Su Chabrenaut rafraichi par sa femme


David Ferrand

Éléments contextuels

1646

xviie siècle

Rouen

Non localisé

Édition du texte

Cant ryal

Tiray du 6. Chapitre des Femmes qui battent leurs Maris.


Ch’est o jourdy qui faut qu’o s’amouchelle

Pour vair prosner la plesante nouvelle

D’un povre chabre assez malencontreux ;

Venez ichy, mes Bons, no vos appelle

Pour chacouter su tret fachecieux.

Ne sait t’en pas qu'en la chavaterie

No rit toujou de queuque drolerie ?

Tantot y sont fessez pres de Rouen,

Tantot y font queuque tracas infâme ;

Mais o jourdy no veit bien autrement

Su Chabrenaut rafraichi par sa femme.


Che n’estet point su mouqueux de candelle,

Oncor qui set un couseux « couseur ». de sumelle,

Car no sait bien qui se gouverne mieux.

Jamais no n’a veu dans sa parentelle

Rien qui taquit le patron ni ses fieux.

Che n’estet point Cadet la Mistourie,

Mes ch’est stila de la Marequerie

Qui demouret pres ses moulins à tan.

Qu’a t’il donc fet ? D’où vient que no le blasme ?

Pour vair ainchin derangler hautement

Su Chabrenaut rafraichi par sa femme.


Vos en orrés raconter des pu belle

Sur le suget qui mouvit sa chervelle

Pour se monstrer en habit somptueux ;

Car il vendit alene, soix pourchelle,

Sen saint Crépin, ses souliés neufs et vieux.

Ossi joly qu’une bru qu’o marie,

Dit à sa femme : « O cha, ma chère amie,

Je veux aver un office a present ;

Le tirepied tous les genoux m’entame,

Si no ne vait dans se n’avanchement

Su Chabrenaut rafraichi par sa femme.


— Comment ? morguoy « morquoy ». lors s’écriit Michelle ;

Tien tay putost le cul dessus ta selle ;

Prens ten chegros, tu n’es rien qu’un caleux.

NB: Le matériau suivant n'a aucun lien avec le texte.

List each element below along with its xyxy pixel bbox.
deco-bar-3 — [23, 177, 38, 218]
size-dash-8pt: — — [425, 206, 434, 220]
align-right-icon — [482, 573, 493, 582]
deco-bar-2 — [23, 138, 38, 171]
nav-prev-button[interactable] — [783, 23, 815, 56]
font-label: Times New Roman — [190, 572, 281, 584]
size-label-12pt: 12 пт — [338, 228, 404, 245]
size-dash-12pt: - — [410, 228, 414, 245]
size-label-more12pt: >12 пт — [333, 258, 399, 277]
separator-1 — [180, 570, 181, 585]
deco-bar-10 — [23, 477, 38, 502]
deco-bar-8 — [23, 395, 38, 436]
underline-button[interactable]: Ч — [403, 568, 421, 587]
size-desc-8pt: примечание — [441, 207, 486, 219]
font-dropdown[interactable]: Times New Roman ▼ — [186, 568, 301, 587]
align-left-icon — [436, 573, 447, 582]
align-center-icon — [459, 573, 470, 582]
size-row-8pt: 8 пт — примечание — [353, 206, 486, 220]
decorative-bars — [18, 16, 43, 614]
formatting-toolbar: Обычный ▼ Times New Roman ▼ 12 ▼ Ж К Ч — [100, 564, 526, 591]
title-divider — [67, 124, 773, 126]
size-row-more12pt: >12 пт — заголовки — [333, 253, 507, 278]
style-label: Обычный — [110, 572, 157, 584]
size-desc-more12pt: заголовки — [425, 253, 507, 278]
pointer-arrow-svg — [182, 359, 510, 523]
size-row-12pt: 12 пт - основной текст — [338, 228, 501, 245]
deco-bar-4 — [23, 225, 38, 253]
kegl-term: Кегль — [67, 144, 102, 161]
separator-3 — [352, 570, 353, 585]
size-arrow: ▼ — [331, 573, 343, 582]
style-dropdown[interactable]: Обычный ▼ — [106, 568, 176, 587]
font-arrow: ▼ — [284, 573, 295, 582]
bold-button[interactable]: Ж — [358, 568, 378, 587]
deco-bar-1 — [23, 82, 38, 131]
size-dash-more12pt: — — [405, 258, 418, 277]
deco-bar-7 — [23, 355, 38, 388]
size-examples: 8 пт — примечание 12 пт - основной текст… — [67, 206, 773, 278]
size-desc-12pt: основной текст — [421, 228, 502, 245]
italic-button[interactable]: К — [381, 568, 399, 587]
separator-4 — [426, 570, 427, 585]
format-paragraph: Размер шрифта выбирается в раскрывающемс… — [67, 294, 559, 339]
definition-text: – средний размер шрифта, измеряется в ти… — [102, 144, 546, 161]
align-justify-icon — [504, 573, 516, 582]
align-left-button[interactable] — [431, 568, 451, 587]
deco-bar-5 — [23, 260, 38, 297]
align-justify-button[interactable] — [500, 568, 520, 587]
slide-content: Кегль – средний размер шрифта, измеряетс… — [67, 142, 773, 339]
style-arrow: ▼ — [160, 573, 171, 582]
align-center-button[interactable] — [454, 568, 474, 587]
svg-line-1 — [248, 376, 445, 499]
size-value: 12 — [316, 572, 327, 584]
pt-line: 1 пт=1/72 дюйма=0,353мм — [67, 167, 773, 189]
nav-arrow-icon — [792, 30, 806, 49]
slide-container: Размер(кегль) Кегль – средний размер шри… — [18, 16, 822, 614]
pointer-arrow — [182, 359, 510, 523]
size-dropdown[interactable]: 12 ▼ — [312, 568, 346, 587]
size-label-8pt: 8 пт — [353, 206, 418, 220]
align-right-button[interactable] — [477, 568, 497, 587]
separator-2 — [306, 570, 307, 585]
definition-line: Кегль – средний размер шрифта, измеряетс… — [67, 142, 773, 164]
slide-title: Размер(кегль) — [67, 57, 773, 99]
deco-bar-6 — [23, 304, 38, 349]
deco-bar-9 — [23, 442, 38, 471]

Hay pense tu d’une cherge nouvelle

Te fere vair aveuque chés Monsieux ?

Il feret biau vair ten nez à roupie,

Ten cul de gatte et tes gambes de pie ;

No te prendret pour queuque sot Joran. »

Ainchin Michelle ayant contay sa game

Prend et espouste ossi tost dieblement

Su Chabrenaut rafraichi par sa femme.


Il s’égueulit d’une fachon aintelle

Que les vesins s’en vindre à la querelle ;

Y contemplest oncor sen biau mireux,

Gros, rebondy, et chez bres en harchelle

Qu’en gambillant il dechirit en deux.

Il fit un pet d’une si grand furie

Qui l’etourdit toute la compagnie.

Ch’etest de pur, o bien putost d’anhan ;

Et, en pleurant, sen pardon il reclame.

No vit ainchin fesser gaillardement

Su Chabrenaut rafraichi par sa femme.


Envay

Vou qui vivés en la mesme freurie,

Chu bel yeuxample o jourdy vo convie

De n’aller pas fere semblablement ;

Vos encourriés de la haingre et du blame,

Quand no s’iret vo conter plésamment

Su Chabrenaut rafraichi par sa femme.

Commentaire sur l’édition

Édition faite sur l’édition Héron.

Source ou édition princeps

La XXII. partie de la Muse normande, ou Recueil de Plusieurs ouvrages Facecieux en langue Purinique, ou gros Normand, 1645, Rouen, David Ferrand.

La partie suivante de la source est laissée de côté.